Data excerpts:
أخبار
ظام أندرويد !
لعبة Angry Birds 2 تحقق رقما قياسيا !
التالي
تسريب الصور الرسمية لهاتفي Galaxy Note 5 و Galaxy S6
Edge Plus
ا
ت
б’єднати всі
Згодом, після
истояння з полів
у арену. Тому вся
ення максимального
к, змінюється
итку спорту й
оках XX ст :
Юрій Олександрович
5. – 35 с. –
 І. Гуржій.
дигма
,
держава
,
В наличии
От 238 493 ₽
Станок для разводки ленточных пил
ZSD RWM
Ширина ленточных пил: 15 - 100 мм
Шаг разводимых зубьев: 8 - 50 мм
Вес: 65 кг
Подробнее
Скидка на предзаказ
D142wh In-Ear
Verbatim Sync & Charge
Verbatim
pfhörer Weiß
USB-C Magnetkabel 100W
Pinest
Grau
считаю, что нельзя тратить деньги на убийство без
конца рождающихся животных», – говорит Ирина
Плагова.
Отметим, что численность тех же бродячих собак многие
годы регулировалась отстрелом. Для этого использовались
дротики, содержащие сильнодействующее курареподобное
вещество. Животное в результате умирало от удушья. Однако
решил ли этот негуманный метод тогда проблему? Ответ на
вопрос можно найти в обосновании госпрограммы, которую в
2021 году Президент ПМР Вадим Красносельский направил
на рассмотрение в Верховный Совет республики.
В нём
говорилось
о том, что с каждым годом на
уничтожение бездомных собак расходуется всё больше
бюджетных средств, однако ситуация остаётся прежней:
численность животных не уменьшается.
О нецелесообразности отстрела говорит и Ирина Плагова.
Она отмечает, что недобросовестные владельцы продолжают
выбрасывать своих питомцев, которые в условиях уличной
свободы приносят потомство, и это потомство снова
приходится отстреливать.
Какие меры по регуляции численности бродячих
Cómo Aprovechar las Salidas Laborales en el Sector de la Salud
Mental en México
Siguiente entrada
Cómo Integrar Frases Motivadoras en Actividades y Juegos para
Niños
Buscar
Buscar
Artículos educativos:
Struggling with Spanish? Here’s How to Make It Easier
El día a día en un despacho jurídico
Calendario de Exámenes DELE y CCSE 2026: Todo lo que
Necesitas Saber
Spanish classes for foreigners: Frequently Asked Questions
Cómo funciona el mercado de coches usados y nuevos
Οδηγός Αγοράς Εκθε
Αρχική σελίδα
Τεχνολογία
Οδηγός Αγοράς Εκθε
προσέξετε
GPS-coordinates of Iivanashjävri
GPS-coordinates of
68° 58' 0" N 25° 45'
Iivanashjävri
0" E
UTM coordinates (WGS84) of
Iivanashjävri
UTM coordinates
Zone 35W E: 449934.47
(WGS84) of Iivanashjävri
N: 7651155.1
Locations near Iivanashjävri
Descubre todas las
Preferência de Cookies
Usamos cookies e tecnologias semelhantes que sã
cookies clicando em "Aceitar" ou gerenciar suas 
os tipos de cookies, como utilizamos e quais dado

* Work order
Copy every line in the data above that has the string "бродячих" in it.

* Answer to the problem
Отметим, что численность тех же бродячих собак многие
Какие меры по регуляции численности бродячих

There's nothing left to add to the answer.